Following last year's downturn, history suggests that things will be much better for investors as bear markets rarely happen two years in a row. So far -- even with economic concerns and a potential recession looming --  2023 is proving to be pretty good for equities. A sustained growth period is likely, so now is a good time for investors to consider putting their money to work in the stock market.

For those with $1,000 that isn't being saved for emergencies, here are two excellent stocks to buy today: HCA Healthcare (HCA -0.45%) and Regeneron (REGN 0.45%)

1. HCA Healthcare 

HCA Healthcare is a leading hospital chain in the U.S. It makes money based on occupancy rates in its 182 hospitals (among other facilities) and based on the services physicians order for their patients. Last year, the company struggled with several problems, including labor supply shortages, higher expenses fueled by inflation, and the lingering effects of the pandemic on its business.

For instance, occupancy levels in HCA Healthcare's hospitals would soar along with the number of cases of COVID-19 and then drop back down, sometimes rendering year-over-year comparisons difficult. Another aspect is HCA Healthcare's heavy reliance on (more expensive) contract labor during the pandemic.

However, the company has weathered the storm relatively well and has even performed much better than the broader market in the past year. In 2022, HCA Healthcare's revenue increased by just 2.5% year over year to $60.2 billion. The company's adjusted earnings per share of $16.89 declined compared to the $17.50 reported in 2021.

HCA Healthcare does not expect much stronger top line growth in 2023. Management guided for annual revenue between $61.5 billion and $63.5 billion. At the midpoint, that would represent an increase of almost 4%. Even so, HCA Healthcare is an excellent stock thanks to the services it offers that will benefit from important long-term trends.

People don't get to choose when they are sick, nor do most want to cut out potential lifesaving trips to the hospital. That makes the hospital chain business one that remains in fairly high demand through the highs and lows of the economy. HCA Healthcare has generally sought to attract more business by offering a broader range of services to deliver better clinical outcomes. This appeals to physicians, third-party payers, and, of course, patients themselves.
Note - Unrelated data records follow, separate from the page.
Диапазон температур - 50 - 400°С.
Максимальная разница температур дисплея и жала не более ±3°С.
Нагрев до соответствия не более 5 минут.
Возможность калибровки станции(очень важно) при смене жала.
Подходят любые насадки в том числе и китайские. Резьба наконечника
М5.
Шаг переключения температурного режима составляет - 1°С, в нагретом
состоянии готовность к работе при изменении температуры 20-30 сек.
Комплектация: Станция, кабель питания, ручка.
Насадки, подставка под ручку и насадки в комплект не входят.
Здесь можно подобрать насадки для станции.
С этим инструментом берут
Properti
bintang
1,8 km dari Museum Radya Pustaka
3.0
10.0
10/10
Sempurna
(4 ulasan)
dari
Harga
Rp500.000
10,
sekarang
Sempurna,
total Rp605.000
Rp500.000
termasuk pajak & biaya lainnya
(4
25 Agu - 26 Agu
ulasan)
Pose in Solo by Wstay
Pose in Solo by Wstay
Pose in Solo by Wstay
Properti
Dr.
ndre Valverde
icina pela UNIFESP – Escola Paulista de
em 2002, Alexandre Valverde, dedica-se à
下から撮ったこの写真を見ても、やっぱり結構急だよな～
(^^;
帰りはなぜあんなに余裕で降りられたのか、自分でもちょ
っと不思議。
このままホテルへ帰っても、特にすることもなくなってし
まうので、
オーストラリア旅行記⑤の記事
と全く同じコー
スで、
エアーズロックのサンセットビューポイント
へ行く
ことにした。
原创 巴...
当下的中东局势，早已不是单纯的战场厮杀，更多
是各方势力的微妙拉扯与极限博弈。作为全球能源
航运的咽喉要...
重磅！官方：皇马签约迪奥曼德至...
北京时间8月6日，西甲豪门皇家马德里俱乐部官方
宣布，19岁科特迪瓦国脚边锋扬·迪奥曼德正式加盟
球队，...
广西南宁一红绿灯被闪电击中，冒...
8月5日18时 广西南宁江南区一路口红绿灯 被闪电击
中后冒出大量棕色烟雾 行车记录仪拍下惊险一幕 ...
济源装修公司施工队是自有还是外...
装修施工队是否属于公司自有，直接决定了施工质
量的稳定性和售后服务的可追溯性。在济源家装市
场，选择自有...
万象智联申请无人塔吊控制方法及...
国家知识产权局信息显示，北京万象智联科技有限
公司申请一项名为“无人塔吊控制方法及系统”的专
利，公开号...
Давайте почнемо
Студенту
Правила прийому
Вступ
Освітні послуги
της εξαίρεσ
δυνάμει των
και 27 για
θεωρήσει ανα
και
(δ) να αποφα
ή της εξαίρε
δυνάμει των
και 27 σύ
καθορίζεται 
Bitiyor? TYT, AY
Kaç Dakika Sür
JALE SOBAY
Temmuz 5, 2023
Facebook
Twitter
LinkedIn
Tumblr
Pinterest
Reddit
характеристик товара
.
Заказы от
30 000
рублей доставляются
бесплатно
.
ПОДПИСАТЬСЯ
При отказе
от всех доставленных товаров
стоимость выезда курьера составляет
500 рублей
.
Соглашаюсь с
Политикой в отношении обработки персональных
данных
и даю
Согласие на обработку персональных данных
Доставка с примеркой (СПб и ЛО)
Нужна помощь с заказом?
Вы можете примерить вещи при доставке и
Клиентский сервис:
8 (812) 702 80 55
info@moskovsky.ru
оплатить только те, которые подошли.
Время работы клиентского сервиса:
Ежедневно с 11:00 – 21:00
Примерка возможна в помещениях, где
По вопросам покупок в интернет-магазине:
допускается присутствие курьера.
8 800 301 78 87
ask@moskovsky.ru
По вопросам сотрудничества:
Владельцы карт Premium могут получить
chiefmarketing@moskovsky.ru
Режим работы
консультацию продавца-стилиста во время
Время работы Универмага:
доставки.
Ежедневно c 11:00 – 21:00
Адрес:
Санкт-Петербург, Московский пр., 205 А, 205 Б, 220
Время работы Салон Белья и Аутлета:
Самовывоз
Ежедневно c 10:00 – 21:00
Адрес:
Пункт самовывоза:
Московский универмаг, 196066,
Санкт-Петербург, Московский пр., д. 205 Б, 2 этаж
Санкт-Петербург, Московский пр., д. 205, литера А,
In addition, HCA Healthcare should succeed in decreasing its costs once it starts relying less on contract labor and economic conditions improve. And with an aging population, the need for HCA Healthcare's services will only grow. Investors can acquire three of the company's shares with $1,000, with some money left over. For patient investors, that move will pay for itself. 

2. Regeneron 

Leading biotech Regeneron is nearing critical regulatory milestones. The first concerns Eylea, a medicine for an eye disease called wet age-related macular degeneration that it co-markets with Bayer. Last year, Regeneron and Bayer announced positive results for a high-dose formulation of Eylea, which they recently submitted to the U.S. Food and Drug Administration (FDA) for approval.This new high-dose version is just as effective while reducing the number of times patients need it administered.

Second, Regeneron recently reported positive results from a pivotal phase 3 study for Dupixent, a medicine for atopic dermatitis (eczema) co-marketed with Sanofi. The trial pitted Dupixent against a placebo in patients with uncontrolled chronic obstructive pulmonary disease (COPD) on current standards of care. Dupixent knocked it out of the park and seems on its way to becoming the first biologic approved to treat COPD, which, according to the company, is the third leading cause of death worldwide. No wonder Regeneron's shares soared on the news.

Eylea and Dupixent are by far the biotech's most important growth drivers. Although Regeneron's revenue declined by 24% last year to $12.17 billion, that was due to its coronavirus therapies losing steam.

These COVID-19 products were never part of Regeneron's long-term plans, however. And with Dupixent likely adding an important new indication, and a high-dose version of Eylea racing toward approval, the company is well-positioned to grow its top line for years. Investors can get one share of Regeneron's stock with $1,000 and have about $124 left over. This investment would be worth the money.